To make dependency resolution deterministic again, package managers use something called a lockfile (yarn's lockfile, for example, is named yarn.lock). Every time a package manager does dependency resolution, it uses the lockfile to record the exact version it calculated for every dependency. After that, whenever you use the package manager to install dependencies, yarn skips dependency resolution and just installs exactly what is specified in the lockfile, no matter where or when you run the command (if you change your package's manifest, of course, the lockfile has to change too. That's why commands that change the manifest, e.g. yarn add or yarn upgrade, usually do dependency resolution again and update the lockfile accordingly.) The lockfile is typically checked in to version control so it's consistent for all members of a team. If two people have the same lockfile, their package managers will install exactly the same packages - guaranteed!

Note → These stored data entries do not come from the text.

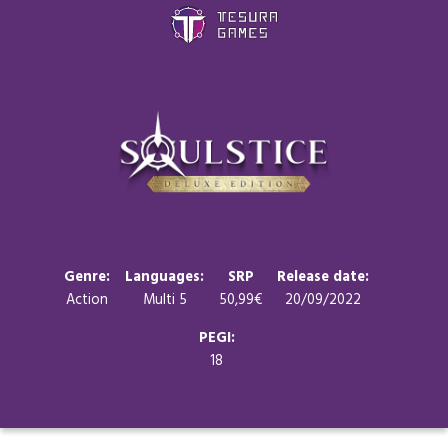
Games
Store
Blog
About us
Genre:
Languages:
SRP
Release date:
Action
Multi 5
50,99€
20/09/2022
Contact
PEGI:
18
Social media:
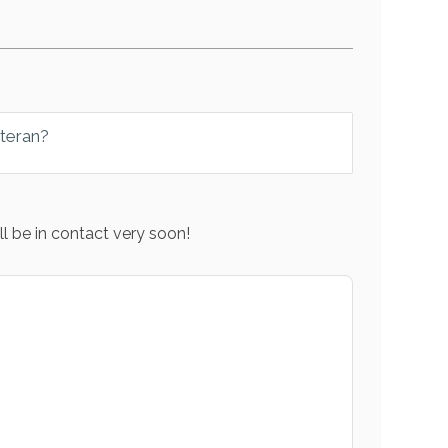
eteran?
l be in contact very soon!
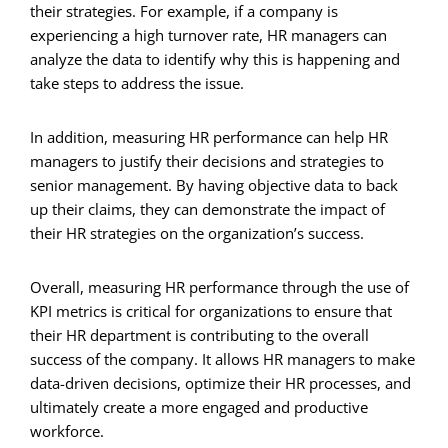
their strategies. For example, if a company is
experiencing a high turnover rate, HR managers can
analyze the data to identify why this is happening and
take steps to address the issue.
In addition, measuring HR performance can help HR
managers to justify their decisions and strategies to
senior management. By having objective data to back
up their claims, they can demonstrate the impact of
their HR strategies on the organization’s success.
Overall, measuring HR performance through the use of
KPI metrics is critical for organizations to ensure that
their HR department is contributing to the overall
success of the company. It allows HR managers to make
data-driven decisions, optimize their HR processes, and
ultimately create a more engaged and productive
workforce.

Where do all these packages come from?

We've talked a lot about downloading packages, but not at all about where the packages are coming from. Usually, a package manager looks for packages in a package repository (not to be confused with a Git repository!) A package repository is (usually) some centralized website that package authors can upload their packages to (and package managers can download packages from.) bundler uses rubygems.org as its repository, for example, and npm and yarn use npmjs.com. Usually a package manager has a special protocol that it uses to ask the repository which packages and package versions it has, or to request to download a specific package. Most package managers are configured by default to talk to the 'main' repository for their language, but you can point them at a different repository if you want. For example, some companies that need to run their package managers in production host a 'mirror repository' on their internal network. The mirror repository is manually curated, and only contains copies of the packages needed by the company's software. During production, the package manager is configured to use the mirror repository instead of the default one. This is mainly a security measure, since an intruder can't sneak in malicious code that depends on something not already hosted by the mirror repository.

Problem solved?

Gone are the days of messing around with dependencies by hand - now we have sophisticated, robust software to figure things out for us. So, no more fretting about dependencies! That's the computer's job, right?

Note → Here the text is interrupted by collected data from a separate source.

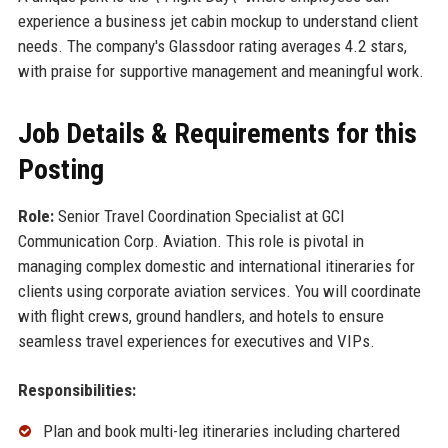
experience a business jet cabin mockup to understand client
needs. The company's Glassdoor rating averages 4.2 stars,
with praise for supportive management and meaningful work.
Job Details & Requirements for this
Posting
Role:
Senior Travel Coordination Specialist at GCI
Communication Corp. Aviation. This role is pivotal in
managing complex domestic and international itineraries for
clients using corporate aviation services. You will coordinate
with flight crews, ground handlers, and hotels to ensure
seamless travel experiences for executives and VIPs.
Responsibilities:
Plan and book multi-leg itineraries including chartered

Well, there's been a lot of great work on dependency managers, and we've come quite far in just a few decades, but despite our best efforts dependency hell still occasionally rears its ugly head. Here are a few things that can still go wrong:

Package authors make mistakes: Correctly versioning your package and all of its dependencies is really hard! Semver helps a little, but it's a (kind of fuzzy) recommendation, not a standard, and there's still no widespread agreement on what it means or how to use it. The bottom line is that package manifests are basically working on the honor system - if you say your package works with a certain version of a dependency that it really doesn't work with, no one will second-guess you. Obviously most people don't want to publish broken packages, but everyone makes mistakes and dependency ranges can be tough to reason about. This all means that if you, as a developer, have a dependency A that depends on version "*" of package B, when you upgrade package B package A might break because it's not really compatible with all versions of B, or at least not this new latest version of B. Luckily if package A is popular enough you will not be the first person to encounter this problem - check GitHub! Odds are someone else has already opened an issue about this, and if you're lucky the package authors will already be working on a fix.
'accidental' dependencies: Some package managers are looser than others in enforcing what packages you can actually import in your code vs what's declared in your manifest. If you have a package manager that's particularly lax, you may find yourself able to import packages you don't explicitly depend on - which is a recipe for trouble! See below for context.
repository reliability issues: The package repository itself is a web service, and like all other web services, it can be down, or can hang mysteriously, or a whole host of other weird behaviors. This can spell trouble if your CI or deploy processes depend on being able to run the package manager. To make their infrastructure more robust, some companies aggressively use a mirror repository for everything besides the development environment - since they own the mirror repository, they can ensure that it stays up!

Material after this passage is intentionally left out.